• [Exercise prompt]: Only the lines below between the ones containing "la possibilità di" and "nica WAXS (Wide", inclusive, are to be reproduced, each exactly as it stands.

[Dataset items]
>>>

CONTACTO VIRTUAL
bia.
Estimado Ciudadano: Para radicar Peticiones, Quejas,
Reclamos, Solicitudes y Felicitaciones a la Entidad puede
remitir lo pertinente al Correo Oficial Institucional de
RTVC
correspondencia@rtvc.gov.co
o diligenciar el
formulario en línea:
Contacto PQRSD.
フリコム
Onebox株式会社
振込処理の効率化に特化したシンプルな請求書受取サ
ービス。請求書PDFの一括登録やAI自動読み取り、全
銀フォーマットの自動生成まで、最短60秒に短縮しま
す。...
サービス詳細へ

<<<
>>>

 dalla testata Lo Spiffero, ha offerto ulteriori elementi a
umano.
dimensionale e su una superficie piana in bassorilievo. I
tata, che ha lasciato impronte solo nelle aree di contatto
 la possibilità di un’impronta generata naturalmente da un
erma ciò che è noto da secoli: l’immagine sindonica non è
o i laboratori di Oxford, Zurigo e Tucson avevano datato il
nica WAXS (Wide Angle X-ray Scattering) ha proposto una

<<<
>>>

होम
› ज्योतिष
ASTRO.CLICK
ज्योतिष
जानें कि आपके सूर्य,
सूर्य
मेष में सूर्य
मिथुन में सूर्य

<<<

• [Output for this exercise]:
 la possibilità di un’impronta generata naturalmente da un
erma ciò che è noto da secoli: l’immagine sindonica non è
o i laboratori di Oxford, Zurigo e Tucson avevano datato il
nica WAXS (Wide Angle X-ray Scattering) ha proposto una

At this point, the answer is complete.